About this exercise: Begin with the line containing "腟に腟鏡を挿入しおりものの性状や腟、" and copy each line exactly through the last line of the entries, inclusive.

──────── Supplied records ────────

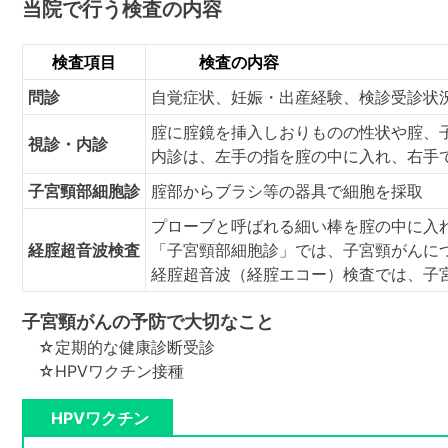
当院で行う検査の内容
検査項目
検査の内容
問診
自覚症状、妊娠・出産経験、検診受診状
腟に腟鏡を挿入しおりものの性状や腟、
視診・内診
内診は、左手の指を腟の中に入れ、右手
子宮頸部細胞診
腟部からブラシ等の器具で細胞を採取
プローブと呼ばれる細い棒を腟の中に入
経腟超音波検査
「子宮頸部細胞診」では、子宮頸がんに
経腟超音波（経腟エコー）検査では、子
子宮頸がんの予防で大切なこと
☆定期的な健康診断受診
☆HPVワクチン接種
HPVワクチン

────────

Response to this task:
腟に腟鏡を挿入しおりものの性状や腟、
視診・内診
内診は、左手の指を腟の中に入れ、右手
子宮頸部細胞診
腟部からブラシ等の器具で細胞を採取
プローブと呼ばれる細い棒を腟の中に入
経腟超音波検査
「子宮頸部細胞診」では、子宮頸がんに
経腟超音波（経腟エコー）検査では、子
子宮頸がんの予防で大切なこと
☆定期的な健康診断受診
☆HPVワクチン接種
HPVワクチン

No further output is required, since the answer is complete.